Fresh milk from healthy cows contains few bacteria but contamination during handling and processing can rapidly increase bacterial population and subsequently depreciate it quality. This study evaluated the presence of bacteria and their antibiotic resistance profiles in white soft cheese (Wara) in three major producing local Government areas in Oyo-State, Nigeria. The cheese samples were collected in sterile universal bottles immediately after production. Samples were immediately transported to the laboratory for bacteria isolation, identification and antibiotic susceptibility test of the isolates.

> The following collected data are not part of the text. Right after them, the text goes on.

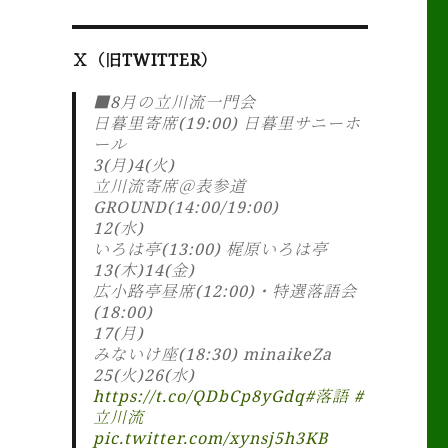
Ｘ（旧TWITTER）
■8月の立川流一門会
日暮里寄席(19:00) 日暮里サニーホ
ール
3(月)4(火)
立川流寄席＠表参道
GROUND(14:00/19:00)
12(水)
いろは亭(13:00) 梶原いろは亭
13(木)14(金)
広小路亭昼席(12:00)・特選落語会
(18:00)
17(月)
みないけ座(18:30) minaikeZa
25(火)26(水)
https://t.co/QDbCp8yGdq
#落語
#
立川流
pic.twitter.com/xynsj5h3KB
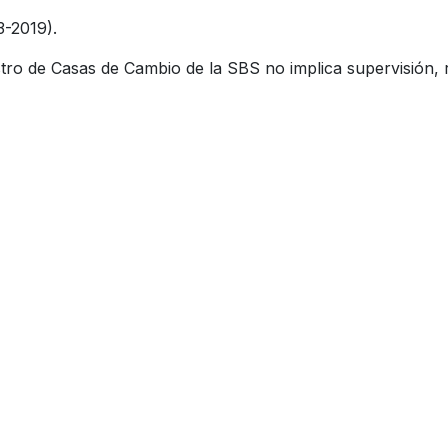
3-2019).
tro de Casas de Cambio de la SBS no implica supervisión, r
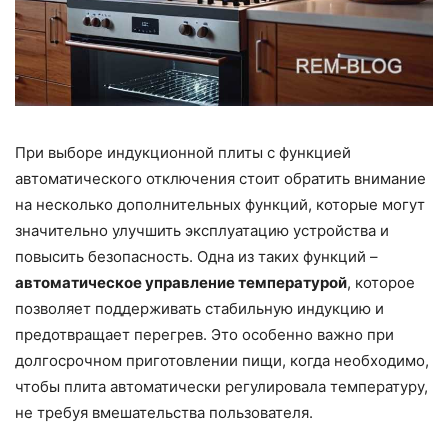
При выборе индукционной плиты с функцией
автоматического отключения стоит обратить внимание
на несколько дополнительных функций, которые могут
значительно улучшить эксплуатацию устройства и
повысить безопасность. Одна из таких функций –
автоматическое управление температурой
, которое
позволяет поддерживать стабильную индукцию и
предотвращает перегрев. Это особенно важно при
долгосрочном приготовлении пищи, когда необходимо,
чтобы плита автоматически регулировала температуру,
не требуя вмешательства пользователя.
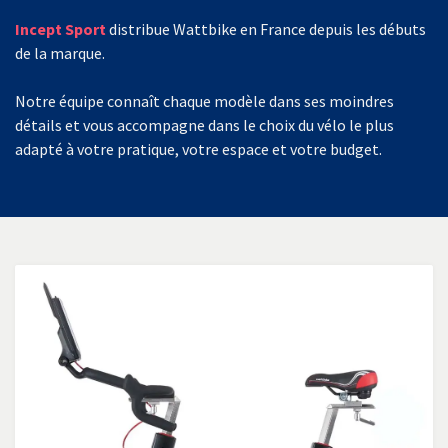
Incept Sport
distribue Wattbike en France depuis les débuts
de la marque.
Notre équipe connaît chaque modèle dans ses moindres
détails et vous accompagne dans le choix du vélo le plus
adapté à votre pratique, votre espace et votre budget.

A total of one hundred and sixty-five (165) bacterial isolates of ten different bacterial genera were identified from 102 cheese samples. The isolation rates of different species/genera were Lactobacillus spp (39.8%), E. coli (32.5%), Klebsiella spp (9%), Citrobacter spp (2.4%), Acinetobacter spp (3.6%), Pseudomonas spp (6.6%), Bordetella spp (0.6%), Proteus spp (1.2%), Staphylococcus spp (3.6%) and Streptococcus agalactiae (0.6%). Results demonstrated substantial differences in their resistance patterns to various antibiotics. The isolates were tested against ten different antibiotics. The Gram negative isolates showed twenty-five resistance patterns while Gram positive isolates revealed fifty-four distinct resistance groups. In all, Gram positive isolates showed resistance to ceftriaxone (61.1%), gentamicin (51.4%), chloramphenicol (51.1%), amoxicillin (48.6%), ciprofloxacin (44.4%), cotrimoxazole (43.1%), perfloxacin (40.3%), streptomycin (40.3%) Erythromycin (31.9) and ofloxacin (30.6%) while Gram positive showed resistance to chloramphenicol (22.6%), trimethoprim /sulfamethoxazole (20.4%), amoxillin/clavulanic acid. (10.8%), streptomycin (9.7%), gentamicin (8.6%), sparfloxacin (6.5%), amoxicilin (5.4%), Perfloxacin (5.4%), ofloxacin (4.3%) and ciprofloxacin (3.2%). Multi-drug resistance to three or more antibiotics was observed in 69 isolates, 56 Gram positive and 13 Gram negative bacteria. This study confirmed that white soft cheese “wara” can be a source of bacteria with multidrug resistant phenotypes.

Key words: Bacteria, Antibiotic resistance, White soft cheese, Oyo-State, Nigeria.